** Provided material **
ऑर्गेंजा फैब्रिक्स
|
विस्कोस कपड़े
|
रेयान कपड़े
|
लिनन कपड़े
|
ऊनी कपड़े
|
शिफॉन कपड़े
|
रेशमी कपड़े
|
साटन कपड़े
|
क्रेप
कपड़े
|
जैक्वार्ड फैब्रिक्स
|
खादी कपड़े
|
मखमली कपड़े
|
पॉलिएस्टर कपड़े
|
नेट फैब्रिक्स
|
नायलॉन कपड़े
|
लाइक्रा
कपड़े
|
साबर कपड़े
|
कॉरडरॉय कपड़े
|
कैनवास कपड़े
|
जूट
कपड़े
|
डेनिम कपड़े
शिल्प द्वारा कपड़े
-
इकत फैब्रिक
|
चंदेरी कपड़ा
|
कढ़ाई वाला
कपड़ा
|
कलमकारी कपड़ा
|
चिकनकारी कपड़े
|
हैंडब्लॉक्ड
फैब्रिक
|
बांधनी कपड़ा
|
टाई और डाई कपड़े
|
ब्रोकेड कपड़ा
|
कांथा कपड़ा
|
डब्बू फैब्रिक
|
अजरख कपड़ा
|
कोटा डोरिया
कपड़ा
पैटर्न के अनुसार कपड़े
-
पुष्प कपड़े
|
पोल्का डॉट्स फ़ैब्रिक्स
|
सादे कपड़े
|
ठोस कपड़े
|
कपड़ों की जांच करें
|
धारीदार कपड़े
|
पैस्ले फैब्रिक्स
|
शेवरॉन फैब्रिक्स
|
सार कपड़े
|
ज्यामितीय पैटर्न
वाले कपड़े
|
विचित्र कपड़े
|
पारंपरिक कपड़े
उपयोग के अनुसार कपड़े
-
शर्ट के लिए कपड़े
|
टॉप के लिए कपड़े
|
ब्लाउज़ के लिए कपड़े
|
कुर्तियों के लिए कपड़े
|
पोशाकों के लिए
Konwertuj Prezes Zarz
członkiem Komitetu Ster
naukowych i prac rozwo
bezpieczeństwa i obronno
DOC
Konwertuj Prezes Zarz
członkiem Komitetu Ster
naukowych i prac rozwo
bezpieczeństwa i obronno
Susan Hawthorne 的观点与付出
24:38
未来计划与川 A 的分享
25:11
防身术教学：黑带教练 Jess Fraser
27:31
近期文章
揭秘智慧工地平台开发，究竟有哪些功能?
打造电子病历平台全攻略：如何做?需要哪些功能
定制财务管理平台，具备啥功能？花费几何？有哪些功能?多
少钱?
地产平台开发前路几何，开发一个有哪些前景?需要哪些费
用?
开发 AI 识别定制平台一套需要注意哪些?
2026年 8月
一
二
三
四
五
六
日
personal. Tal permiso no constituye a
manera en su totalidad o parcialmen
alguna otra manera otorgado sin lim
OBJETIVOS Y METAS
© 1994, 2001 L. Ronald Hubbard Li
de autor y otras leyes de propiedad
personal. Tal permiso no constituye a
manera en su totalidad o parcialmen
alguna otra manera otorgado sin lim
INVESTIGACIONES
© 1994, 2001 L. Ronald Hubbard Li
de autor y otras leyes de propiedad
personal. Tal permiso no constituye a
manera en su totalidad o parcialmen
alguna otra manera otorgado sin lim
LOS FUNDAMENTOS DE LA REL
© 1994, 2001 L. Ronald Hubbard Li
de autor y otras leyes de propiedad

* * *

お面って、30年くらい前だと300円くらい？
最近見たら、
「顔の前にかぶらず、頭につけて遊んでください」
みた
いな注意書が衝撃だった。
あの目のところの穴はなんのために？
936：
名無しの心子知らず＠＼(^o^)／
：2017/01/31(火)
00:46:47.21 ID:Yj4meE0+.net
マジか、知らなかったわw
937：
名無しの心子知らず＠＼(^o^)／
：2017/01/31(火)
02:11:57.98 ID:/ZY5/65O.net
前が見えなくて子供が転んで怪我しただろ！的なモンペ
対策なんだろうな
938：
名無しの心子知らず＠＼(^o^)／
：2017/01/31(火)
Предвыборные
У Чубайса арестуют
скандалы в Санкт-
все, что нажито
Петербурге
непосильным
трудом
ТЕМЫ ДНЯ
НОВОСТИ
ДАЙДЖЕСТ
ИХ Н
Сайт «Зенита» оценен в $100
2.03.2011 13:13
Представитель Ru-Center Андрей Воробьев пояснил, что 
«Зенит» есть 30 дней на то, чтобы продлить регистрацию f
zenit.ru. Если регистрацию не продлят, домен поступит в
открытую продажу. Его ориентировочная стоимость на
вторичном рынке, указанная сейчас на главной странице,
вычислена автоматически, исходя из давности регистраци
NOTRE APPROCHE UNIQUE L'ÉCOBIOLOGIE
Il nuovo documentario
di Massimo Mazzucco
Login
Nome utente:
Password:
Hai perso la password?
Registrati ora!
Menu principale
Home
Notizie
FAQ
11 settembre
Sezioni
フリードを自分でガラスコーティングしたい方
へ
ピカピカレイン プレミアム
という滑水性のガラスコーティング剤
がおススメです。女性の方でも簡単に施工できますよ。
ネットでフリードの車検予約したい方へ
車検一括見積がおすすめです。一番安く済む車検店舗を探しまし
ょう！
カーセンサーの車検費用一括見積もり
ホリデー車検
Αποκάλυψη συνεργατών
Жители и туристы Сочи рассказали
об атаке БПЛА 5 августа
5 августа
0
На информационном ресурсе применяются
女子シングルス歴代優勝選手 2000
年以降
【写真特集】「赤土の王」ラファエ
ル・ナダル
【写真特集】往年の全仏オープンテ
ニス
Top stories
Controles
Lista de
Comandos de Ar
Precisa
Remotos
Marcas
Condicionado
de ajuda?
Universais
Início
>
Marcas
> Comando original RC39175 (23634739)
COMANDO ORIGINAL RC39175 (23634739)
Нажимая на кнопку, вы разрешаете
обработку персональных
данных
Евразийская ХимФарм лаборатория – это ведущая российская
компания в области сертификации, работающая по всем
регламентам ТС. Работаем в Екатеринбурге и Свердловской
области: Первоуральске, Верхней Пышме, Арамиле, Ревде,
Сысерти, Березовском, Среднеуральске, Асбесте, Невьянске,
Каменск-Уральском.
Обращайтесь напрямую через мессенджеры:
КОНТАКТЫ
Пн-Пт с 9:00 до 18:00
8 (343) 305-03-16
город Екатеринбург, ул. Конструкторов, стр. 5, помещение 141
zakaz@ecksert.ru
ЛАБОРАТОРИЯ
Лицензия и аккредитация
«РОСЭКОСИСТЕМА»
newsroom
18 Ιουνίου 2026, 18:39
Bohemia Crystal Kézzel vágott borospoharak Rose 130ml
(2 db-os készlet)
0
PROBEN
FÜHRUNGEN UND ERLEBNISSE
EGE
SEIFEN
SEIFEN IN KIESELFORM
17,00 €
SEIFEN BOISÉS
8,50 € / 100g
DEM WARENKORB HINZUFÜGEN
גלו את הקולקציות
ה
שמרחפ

...

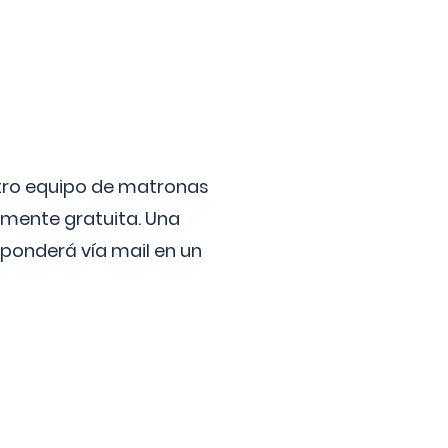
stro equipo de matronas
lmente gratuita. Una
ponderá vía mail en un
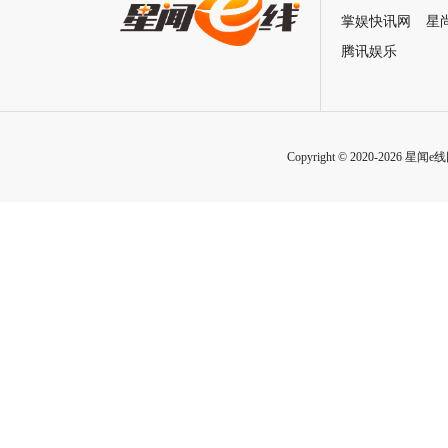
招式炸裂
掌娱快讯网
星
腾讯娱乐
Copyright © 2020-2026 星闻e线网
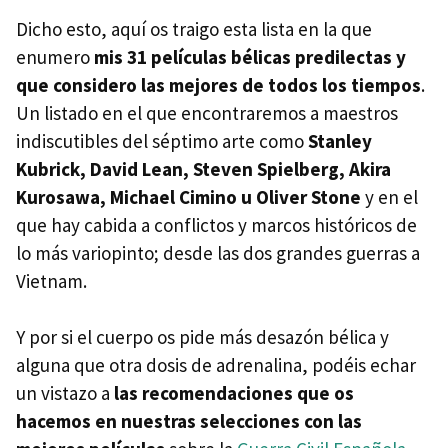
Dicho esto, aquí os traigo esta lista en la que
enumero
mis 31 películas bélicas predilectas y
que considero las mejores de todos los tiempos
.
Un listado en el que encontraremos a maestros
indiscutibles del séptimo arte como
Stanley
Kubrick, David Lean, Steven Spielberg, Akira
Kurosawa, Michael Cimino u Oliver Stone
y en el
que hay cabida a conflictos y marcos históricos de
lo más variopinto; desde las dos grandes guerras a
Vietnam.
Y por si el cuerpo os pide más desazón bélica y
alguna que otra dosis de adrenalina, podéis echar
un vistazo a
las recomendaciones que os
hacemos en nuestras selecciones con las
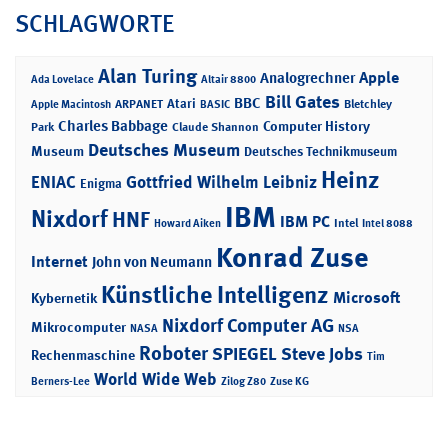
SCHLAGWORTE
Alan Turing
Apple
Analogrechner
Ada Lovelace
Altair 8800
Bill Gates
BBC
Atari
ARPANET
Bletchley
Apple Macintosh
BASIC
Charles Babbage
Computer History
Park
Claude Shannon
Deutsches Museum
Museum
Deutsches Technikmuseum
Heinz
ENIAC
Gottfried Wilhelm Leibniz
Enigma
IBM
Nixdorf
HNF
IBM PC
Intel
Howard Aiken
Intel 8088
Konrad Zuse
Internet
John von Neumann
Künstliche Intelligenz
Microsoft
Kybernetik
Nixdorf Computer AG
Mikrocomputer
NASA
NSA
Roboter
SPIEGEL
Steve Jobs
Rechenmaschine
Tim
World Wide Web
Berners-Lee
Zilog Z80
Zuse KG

** Your instructions **
Produce a word-for-word copy of everything above from the line holding "地产平台开发前路几何，开发一个有哪些前景?需要哪些费" down to the line holding "INVESTIGACIONES", with both of those lines kept.

** Exercise result **
地产平台开发前路几何，开发一个有哪些前景?需要哪些费
用?
开发 AI 识别定制平台一套需要注意哪些?
2026年 8月
一
二
三
四
五
六
日
personal. Tal permiso no constituye a
manera en su totalidad o parcialmen
alguna otra manera otorgado sin lim
OBJETIVOS Y METAS
© 1994, 2001 L. Ronald Hubbard Li
de autor y otras leyes de propiedad
personal. Tal permiso no constituye a
manera en su totalidad o parcialmen
alguna otra manera otorgado sin lim
INVESTIGACIONES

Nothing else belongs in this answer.